Nous accompagnons aussi les managers avec une formation dédiée d’une journée ou des ateliers d’échanges de pratiques managériales de 0,5 jour avec des cas pratiques. Il y a une formation obligatoire pour les nouveaux managers sur le handicap et la non-discrimination. On a d’ailleurs conditionné une prime d’encadrement de gros services au fait d’avoir suivi la formation lutte contre les discriminations.
Quels défis majeurs identifies-tu pour les années à venir dans la mise en œuvre des politiques inclusives dans la fonction publique ? Quelles seraient selon toi les priorités pour y répondre ?
Je dirai toujours : accompagner dans les carrières, perfectionner le maintien pour pouvoir le dépasser et s’intéresser notamment à la question de la mobilité. J’aimerai développer l’expertise des référents sur le sujet de la mobilité.

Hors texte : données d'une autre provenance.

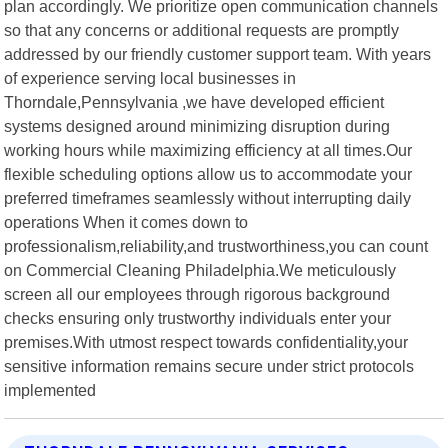
plan accordingly. We prioritize open communication channels
so that any concerns or additional requests are promptly
addressed by our friendly customer support team. With years
of experience serving local businesses in
Thorndale,Pennsylvania ,we have developed efficient
systems designed around minimizing disruption during
working hours while maximizing efficiency at all times.Our
flexible scheduling options allow us to accommodate your
preferred timeframes seamlessly without interrupting daily
operations When it comes down to
professionalism,reliability,and trustworthiness,you can count
on Commercial Cleaning Philadelphia.We meticulously
screen all our employees through rigorous background
checks ensuring only trustworthy individuals enter your
premises.With utmost respect towards confidentiality,your
sensitive information remains secure under strict protocols
implemented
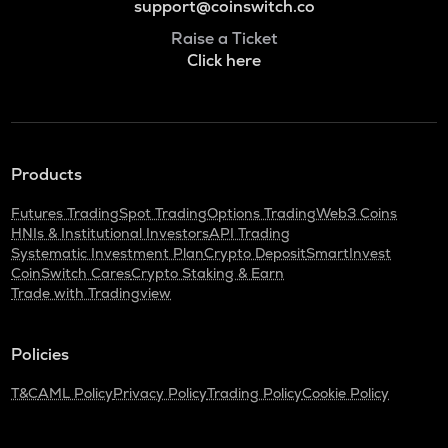
support@coinswitch.co
Raise a Ticket
Click here
Products
Futures Trading
Spot Trading
Options Trading
Web3 Coins
HNIs & Institutional Investors
API Trading
Systematic Investment Plan
Crypto Deposit
SmartInvest
CoinSwitch Cares
Crypto Staking & Earn
Trade with Tradingview
Policies
T&C
AML Policy
Privacy Policy
Trading Policy
Cookie Policy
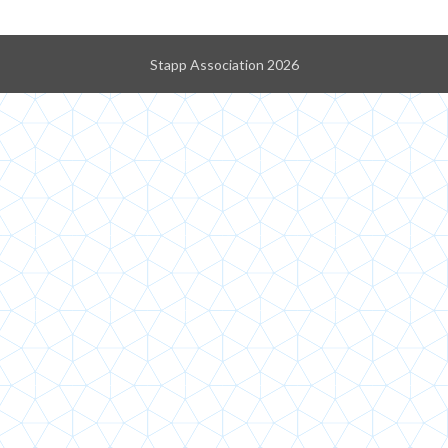
Stapp Association 2026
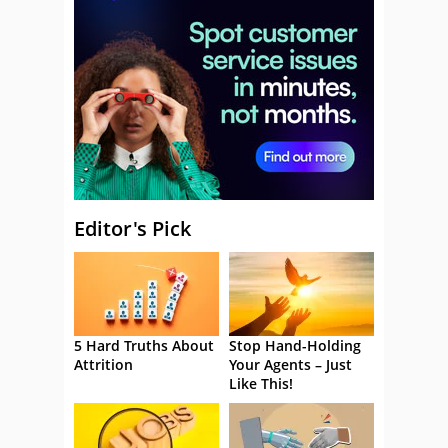
Editor's Pick
5 Hard Truths About
Stop Hand-Holding
Attrition
Your Agents – Just
Like This!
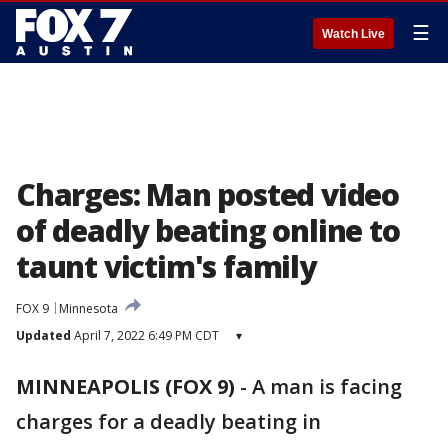
☰
Watch Live
Charges: Man posted video
of deadly beating online to
taunt victim's family
FOX 9
Minnesota
Updated
April 7, 2022 6:49 PM CDT
▾
MINNEAPOLIS (FOX 9)
-
A man is facing
charges for a deadly beating in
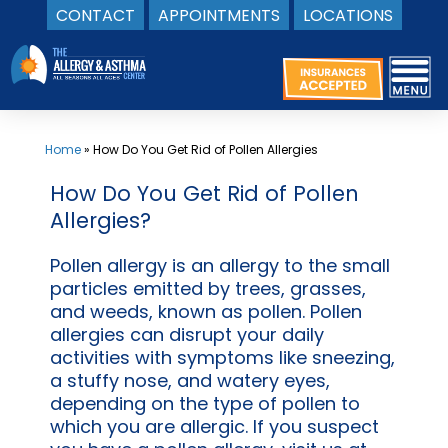
CONTACT
APPOINTMENTS
LOCATIONS
Skip
to
content
Home
»
How Do You Get Rid of Pollen Allergies
How Do You Get Rid of Pollen
Allergies?
Pollen allergy is an allergy to the small
particles emitted by trees, grasses,
and weeds, known as pollen. Pollen
allergies can disrupt your daily
activities with symptoms like sneezing,
a stuffy nose, and watery eyes,
depending on the type of pollen to
which you are allergic. If you suspect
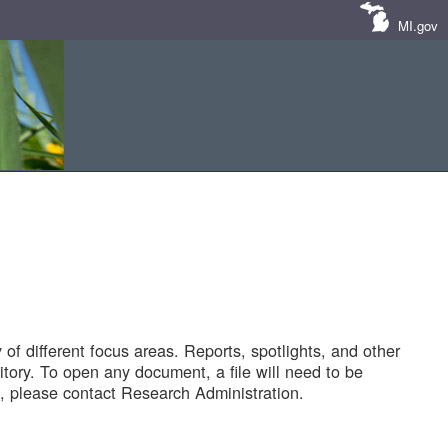
MI.gov
of different focus areas. Reports, spotlights, and other
tory. To open any document, a file will need to be
 please contact Research Administration.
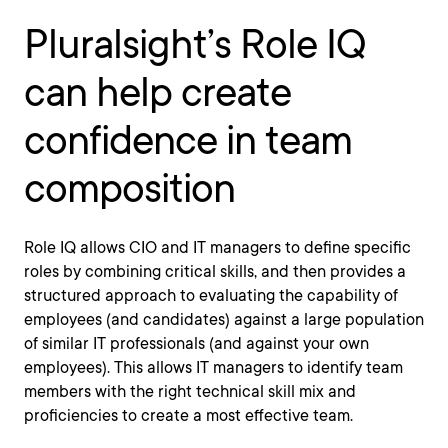
Pluralsight’s Role IQ
can help create
confidence in team
composition
Role IQ allows CIO and IT managers to define specific
roles by combining critical skills, and then provides a
structured approach to evaluating the capability of
employees (and candidates) against a large population
of similar IT professionals (and against your own
employees). This allows IT managers to identify team
members with the right technical skill mix and
proficiencies to create a most effective team.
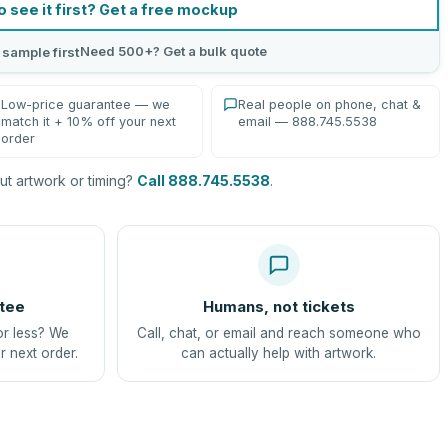
o see it first? Get a free mockup
Need 500+? Get a bulk quote
 sample first
Low-price guarantee — we
Real people on phone, chat &
match it + 10% off your next
email — 888.745.5538
order
t artwork or timing?
Call 888.745.5538
.
tee
Humans, not tickets
or less? We
Call, chat, or email and reach someone who
r next order.
can actually help with artwork.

Ce serait aussi mieux compenser le handicap des agents pendant leur parcours de reclassement et donc dans le processus de formation, d’accompagnement, les immersions…
Je crois beaucoup aussi au développement de la pair-aidance, y compris en matière de reclassement pour faciliter les transitions.
Et enfin réconcilier QVCT et handicap.
A l’appui de ces défis : densifier les moyens, continuer à convaincre.
Un souhait pour 2025 ?
Travailler sur le handicap psychique et la santé mentale.
Nous nous sommes formés aux PSSM, et créé dans la foulée un groupe de travail avec quelques référentes handicap pour fournir un outil aux encadrants et référents (en cours).
Mon souhait personnel, devenir l’une des formatrices internes Ville de Paris en PSSM.